• [Dataset entries]
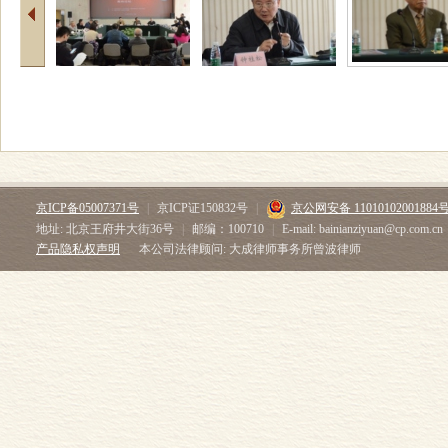
京ICP备05007371号
|
京ICP证150832号
|
京公网安备 11010102001884
地址: 北京王府井大街36号
|
邮编：100710
|
E-mail: bainianziyuan@cp.com.cn
产品隐私权声明
本公司法律顾问: 大成律师事务所曾波律师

• [Instructions for the task] Except for the pictures, the whole listing above should be transcribed exactly.

• [Output]
京ICP备05007371号
|
京ICP证150832号
|
京公网安备 11010102001884
地址: 北京王府井大街36号
|
邮编：100710
|
E-mail: bainianziyuan@cp.com.cn
产品隐私权声明
本公司法律顾问: 大成律师事务所曾波律师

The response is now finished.